What was the goal of this study, and what were its outcomes?

Dr. Chavarriaga: Our main goal was to determine if microRNA-371a-3p could predict the presence of germ cell tumors in small testis masses. We also wanted to explore if there was any association between multiple microRNAs that we tested for, including microRNAs 371, 372, 373 and 367.

Were there any challenges encountered during your study? How were they addressed?

Dr. Chavarriaga: The main challenge involved our use of multiple databases from our institution at University Health Network (UHN). It’s hard to find a large enough sample size of patients with small testis masses. We had a few to begin with that were taken from data used from our infertility center, but they’re not very common to see in practice.

The main setback was trying to find enough patients; we also used a very unique interlab collaboration. We worked with researchers in Portugal, Vancouver, as well as our own lab here at UHN. There was a small setback involving a shipment to Portugal, but it was all resolved.

How did you address the potential variability introduced by using different miRNA extraction methods across multiple research facilities?

Dr. Chavarriaga: We wanted to compare different pipelines, and didn’t want to have only one pipeline for microRNA extraction. Since we utilized 3 labs, we had different pipelines; one lab used serum, while the other one used plasma.

For example, in Portugal, we utilized Dr. João Lobo’s lab, were he used serum and real-time polymerase chain reaction (PCR) for extracting the microRNA. In Vancouver, which is Dr. Lucia Nappi’s lab, she used plasma along with real-time PCR for extracting the microRNAs. At UHN, we used serum, as well as a digital droplet PCR for extracting microRNA. We used completely different pipelines, but that was part of the goal of our project. We wanted to see if they worked the same, along with what the predictive capabilities of each pipeline were.

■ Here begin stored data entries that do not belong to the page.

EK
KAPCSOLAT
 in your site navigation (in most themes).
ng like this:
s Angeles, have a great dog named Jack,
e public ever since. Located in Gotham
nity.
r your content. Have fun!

How do the findings of this study contribute to the current understanding and management of incidental STMs?

Dr. Chavarriaga: As far as we know, we’ve presented the largest series of small testicular masses – I don’t think anyone has analyzed microRNAs in a large series such as this one. In our lab in Portugal, the area under the curve was actually quite good, at 0.73. This was certainly better than all serum tumor markers combined, including AFP, ACG and LDH.

In our Vancouver lab, through the use of real-time PCR on plasma, they reported an area under the curve of almost 93.2%, which is actually quite remarkable. It’s better than anything we’ve seen before for small testis masses, so the result was very good.

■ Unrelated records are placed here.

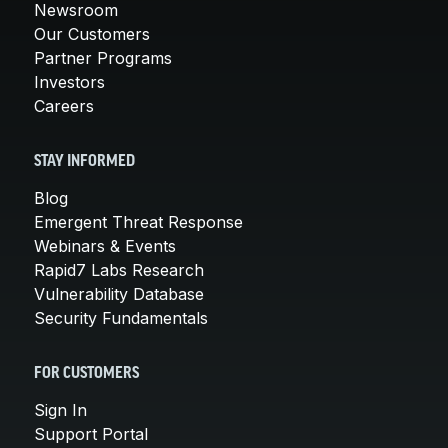
Newsroom
Our Customers
Partner Programs
Investors
Careers
STAY INFORMED
Blog
Emergent Threat Response
Webinars & Events
Rapid7 Labs Research
Vulnerability Database
Security Fundamentals
FOR CUSTOMERS
Sign In
Support Portal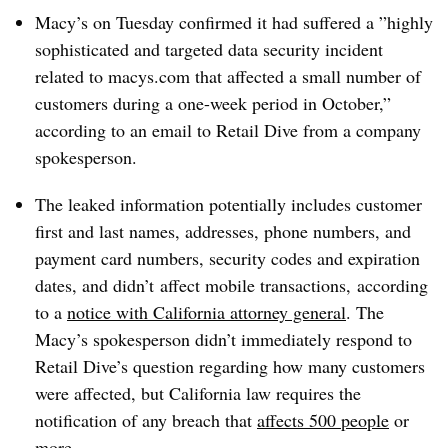
Macy’s on Tuesday confirmed it had suffered a ”
highly
sophisticated and targeted data security incident
related to macys.com that affected a small number of
customers during a one-week period in October,”
according to an email to Retail Dive from a company
spokesperson.
The
leaked
information potentially includes customer
first and last names, addresses, phone numbers, and
payment card numbers, security codes and expiration
dates, and didn’t
affect mobile transactions​,
according
to a
notice with California attorney general
. The
Macy’s spokesperson didn’t immediately respond to
Retail Dive’s question regarding how many customers
were affected, but California law requires the
notification of any breach that
affects 500 people
or
more.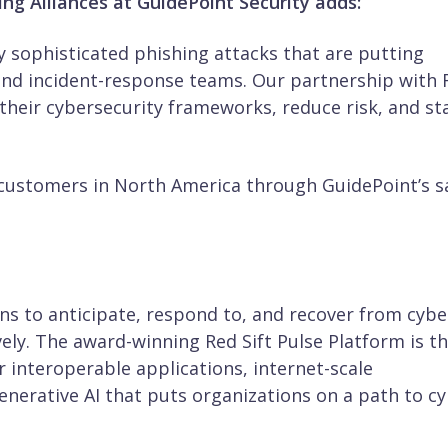
ng Alliances at GuidePoint Security adds:
y sophisticated phishing attacks that are putting
nd incident-response teams. Our partnership with 
their cybersecurity frameworks, reduce risk, and st
y customers in North America through GuidePoint’s s
ons to anticipate, respond to, and recover from cybe
vely. The award-winning Red Sift Pulse Platform is t
 interoperable applications, internet-scale
generative AI that puts organizations on a path to c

At UHN, our area under the curve wasn’t as good as the other two labs, at 0.53. One of the possible reasons that this may have happened is that at UHN’s lab, they only use exosomal or microvesicle microRNAs, instead of total microRNAs. The other two labs extracted total microRNAs, so they were extracted from a limited pool of microRNAs. Since they were using digital droplet PCR, they were not doing any pre-amplification, which could explain the difference in the area under the curve.

In a study by Dr. Lobo, he compared GCT digital droplet PCR with real-time PCR, and found virtually no difference; they performed practically the same. However, our results were not similar – we believe it’s probably because of the exosomal microRNA that was used in our UHN lab.

What further research is needed to ensure the predictive capabilities of miRNA for germ cell tumors?

Dr. Chavarriaga: For germ cell tumors, there have been many trials in different stages of the disease. For small testis masses, we need prospective data, so we are currently running a prospective trial at UHN with the same collaborators from Portugal and UHN in Vancouver.

We’re recruiting patients with small testis masses who come to our clinic, and will offer them either active surveillance or orchiectomy, but they all get blood and serum extracted before surveillance or orchiectomy.

If they go for surveillance, they will come for a follow-up every 3 months where we will take blood samples for analysis. Right now, we’re working on gathering prospective data. I believe we have recruited 35 patients so far in our ongoing trial.